L’objectif de la réunion est de rassembler le plus largement possible les composantes du Réseau afin de reconstituer une équipe d’animation pour RESF 24.

La réunion débute par une présentation du contexte politique français et européen sur la question de l’accueil des étrangers et le respect de leurs droits. La « vague migratoire » illégale, qui est passée de 1,8 millions en 2015 à un peu plus de 200 000 en 2017 (chiffres de l’agence Frontex), est un argument électoral majeur pour les prochaines élections européennes.

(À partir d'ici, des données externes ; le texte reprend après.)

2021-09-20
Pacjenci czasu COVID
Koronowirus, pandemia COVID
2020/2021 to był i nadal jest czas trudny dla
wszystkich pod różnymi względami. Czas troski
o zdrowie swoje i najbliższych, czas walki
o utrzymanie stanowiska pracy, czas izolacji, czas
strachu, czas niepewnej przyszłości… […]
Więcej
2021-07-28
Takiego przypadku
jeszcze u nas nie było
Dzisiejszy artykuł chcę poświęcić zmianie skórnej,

Macron soi disant  « chef des partis pro-migrants » a durci encore plus les conditions d’accueil avec la loi pour une immigration maîtrisée, un droit d’asile effectif et une intégration réussie : allongement de la durée maximale de rétention à 90 jours, contre 45 auparavant, rétention des mineurs, fichage des mineurs isolés, durcissement de l’accès à un titre de séjour pour les parents d’enfants français, limitation du droit du sol à Mayotte, vidéo-audience devant la CNDA etc…

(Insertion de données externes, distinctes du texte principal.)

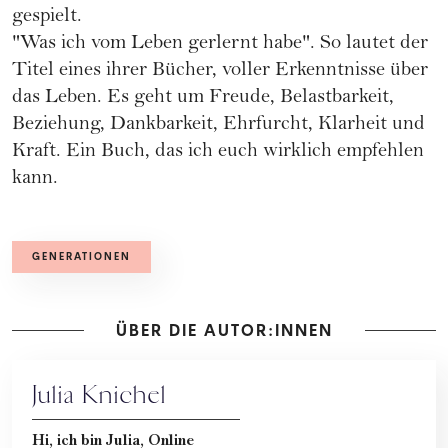
gespielt.
"Was ich vom Leben gerlernt habe". So lautet der
Titel eines ihrer Bücher, voller Erkenntnisse über
das Leben. Es geht um Freude, Belastbarkeit,
Beziehung, Dankbarkeit, Ehrfurcht, Klarheit und
Kraft. Ein Buch, das ich euch wirklich empfehlen
kann.
GENERATIONEN
ÜBER DIE AUTOR:INNEN
Julia Knichel
Hi, ich bin Julia, Online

Est rappelé ensuite l’historique de la création du Réseau Education Sans Frontières, en 2004, en réaction aux expulsions d’enfants et de leurs familles, et en 2006, en Dordogne, faisant place au Collectif d’aide aux Sans Papiers existant.

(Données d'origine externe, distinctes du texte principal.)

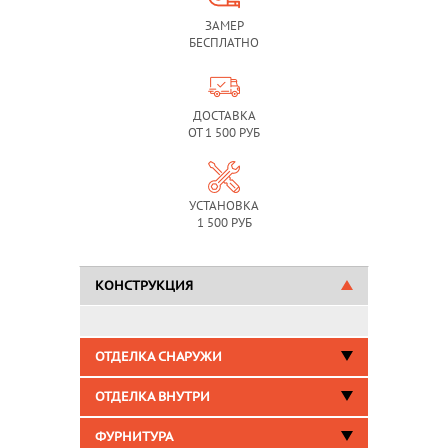
ЗАМЕР
БЕСПЛАТНО
ДОСТАВКА
ОТ 1 500 РУБ
УСТАНОВКА
1 500 РУБ
КОНСТРУКЦИЯ
ОТДЕЛКА СНАРУЖИ
ОТДЕЛКА ВНУТРИ
ФУРНИТУРА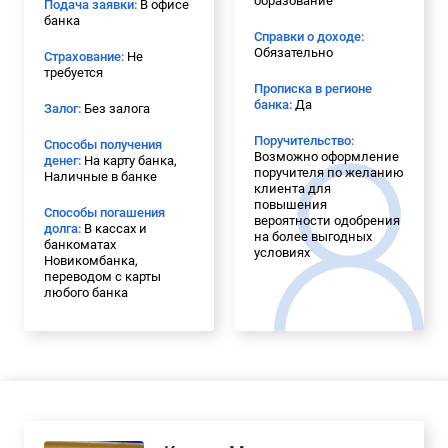
образование
Подача заявки:
В офисе
банка
Справки о доходе:
Обязательно
Страхование:
Не
требуется
Прописка в регионе
банка:
Да
Залог:
Без залога
Поручительство:
Способы получения
Возможно оформление
денег:
На карту банка,
поручителя по желанию
Наличные в банке
клиента для
повышения
Способы погашения
вероятности одобрения
долга:
В кассах и
на более выгодных
банкоматах
условиях
Новикомбанка,
переводом с карты
любого банка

Le rôle de RESF est avant tout politique. Même s’il est parfois dans l’aide de la constitution des dossiers et l’orientation de leurs défenses, il est surtout une présence politique face à la préfecture qui applique la politique du chiffre que dicte le gouvernement. Et Macron fait aussi bien que Sarkozy et Hollande qui ont conservé un haut rendement d’expulsions et d’inhumanité. Et de non respect de la Convention de Genève et de la Déclaration des Droits de l’Enfant.

RESF a aussi une fonction d’information auprès des citoyens. Et c’est aussi là que le réseau est important pour relayer et faire passer un discours sur le respect des droits des étrangers et leur accueil dans la dignité.

Réseau Education Sans Frontières ne se substitue pas aux structures d’accueil institutionnelles comme les CADA (Centres d'Accueil de Demandeurs d'Asile) qui accueille les étrangers en demande d’asile pour toute la durée de l’examen de leurs dossiers.

Rendez-vous est donc pris pour lundi 19 novembre, 18h, Bourse du Travail de Périgueux pour la constitution de l’équipe d’animation. Les participant-e-s invitent toutes les personnes disponibles à investir le collectif.